Steven DeMarchi is a Canadian guitarist, backing vocalist and songwriter. He is best known as the co-founder and lead guitarist of the bands Sheriff (1979–1985) and Alias (1988–1991). DeMarchi also played guitar for The Cranberries (1996–2003) and was the main guitarist for Dolores O'Riordan (2005–2008).

As a Billboard hit songwriter, DeMarchi is known for co-writing the hit songs "More Than Words Can Say", a 1990 Number 1 hit on the BillBoard Hot AC chart and Number 2 on the Billboard Hot 100 and "Haunted Heart", a 1990 Number 18 hit on the US Mainstream Rock chart.

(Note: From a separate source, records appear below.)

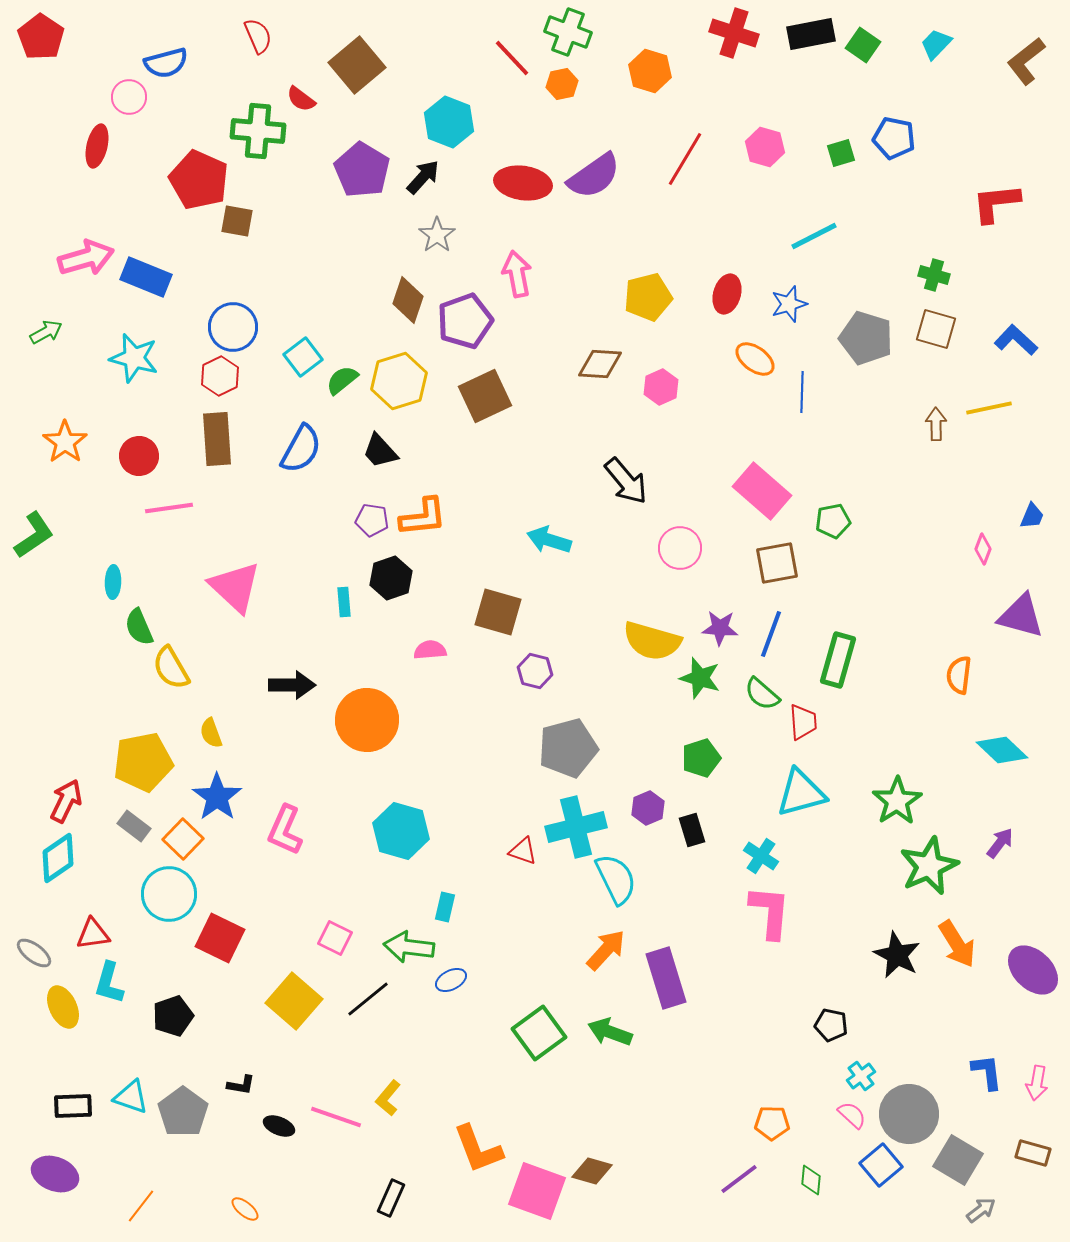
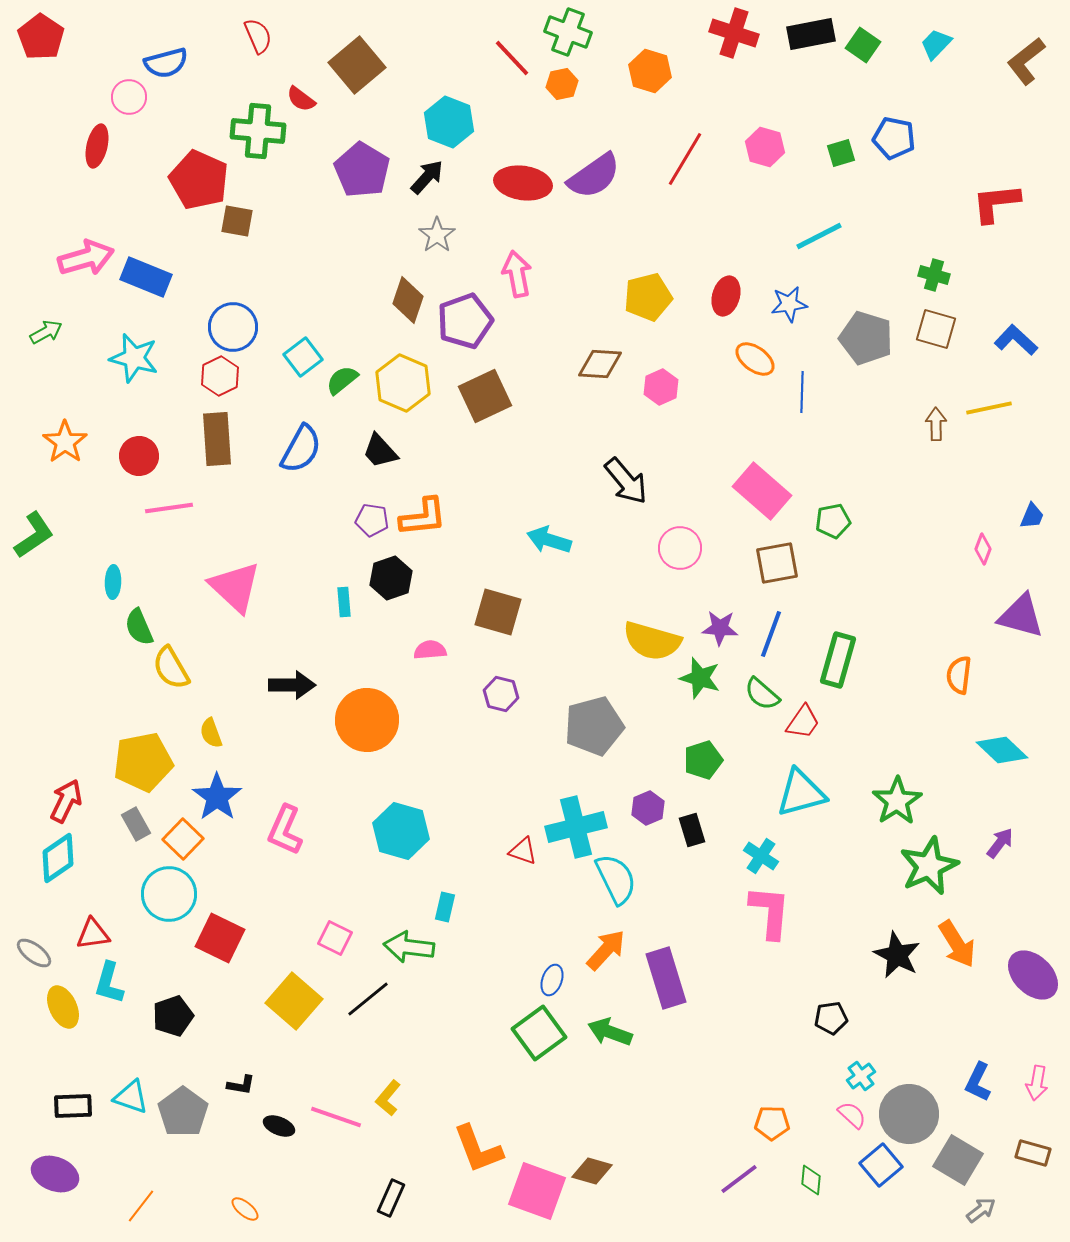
black arrow at (423, 177): moved 4 px right
cyan line at (814, 236): moved 5 px right
red ellipse at (727, 294): moved 1 px left, 2 px down
blue star at (789, 304): rotated 9 degrees clockwise
yellow hexagon at (399, 381): moved 4 px right, 2 px down; rotated 20 degrees counterclockwise
purple hexagon at (535, 671): moved 34 px left, 23 px down
red trapezoid at (803, 722): rotated 39 degrees clockwise
gray pentagon at (568, 748): moved 26 px right, 22 px up
green pentagon at (701, 758): moved 2 px right, 2 px down
gray rectangle at (134, 826): moved 2 px right, 2 px up; rotated 24 degrees clockwise
purple ellipse at (1033, 970): moved 5 px down
blue ellipse at (451, 980): moved 101 px right; rotated 44 degrees counterclockwise
black pentagon at (831, 1025): moved 7 px up; rotated 20 degrees counterclockwise
blue L-shape at (987, 1072): moved 9 px left, 10 px down; rotated 147 degrees counterclockwise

BMI presented DeMarchi with the "Million-air award" for the song "More Than Words Can Say". According to BMI's web site, only 1,500 songs including "When I'm with You" by Sheriff have achieved Million-air status (one million air plays) among the 4.5 million songs by 300,000 BMI represented artists. One million performances is equal to approximately 50,000 broadcast hours, or more than 5.7 years of continuous airplay.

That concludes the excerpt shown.